WORK TASK: In the material below, find every line with "Science" and pull it out.

DATA TO PROCESS:
Segment Open
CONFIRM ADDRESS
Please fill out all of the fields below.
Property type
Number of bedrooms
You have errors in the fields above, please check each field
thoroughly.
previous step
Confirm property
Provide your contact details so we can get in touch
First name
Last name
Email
Segment Closed
Segment Open
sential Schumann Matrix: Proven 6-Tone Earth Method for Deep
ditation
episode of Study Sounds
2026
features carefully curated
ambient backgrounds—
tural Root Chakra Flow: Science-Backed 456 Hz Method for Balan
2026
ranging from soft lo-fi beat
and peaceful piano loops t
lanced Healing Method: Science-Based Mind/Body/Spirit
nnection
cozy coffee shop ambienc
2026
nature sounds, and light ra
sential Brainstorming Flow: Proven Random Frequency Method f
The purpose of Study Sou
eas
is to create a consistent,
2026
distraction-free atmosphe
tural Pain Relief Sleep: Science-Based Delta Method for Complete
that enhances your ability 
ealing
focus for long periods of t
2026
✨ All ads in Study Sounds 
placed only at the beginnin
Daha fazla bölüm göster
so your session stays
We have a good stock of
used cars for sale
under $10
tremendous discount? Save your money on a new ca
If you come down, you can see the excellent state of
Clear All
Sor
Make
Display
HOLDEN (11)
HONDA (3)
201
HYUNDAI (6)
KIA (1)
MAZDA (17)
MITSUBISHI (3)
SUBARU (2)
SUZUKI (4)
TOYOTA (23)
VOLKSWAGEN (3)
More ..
Segment Closed
EXPECTED OUTPUT:
tural Root Chakra Flow: Science-Backed 456 Hz Method for Balan
lanced Healing Method: Science-Based Mind/Body/Spirit
tural Pain Relief Sleep: Science-Based Delta Method for Complete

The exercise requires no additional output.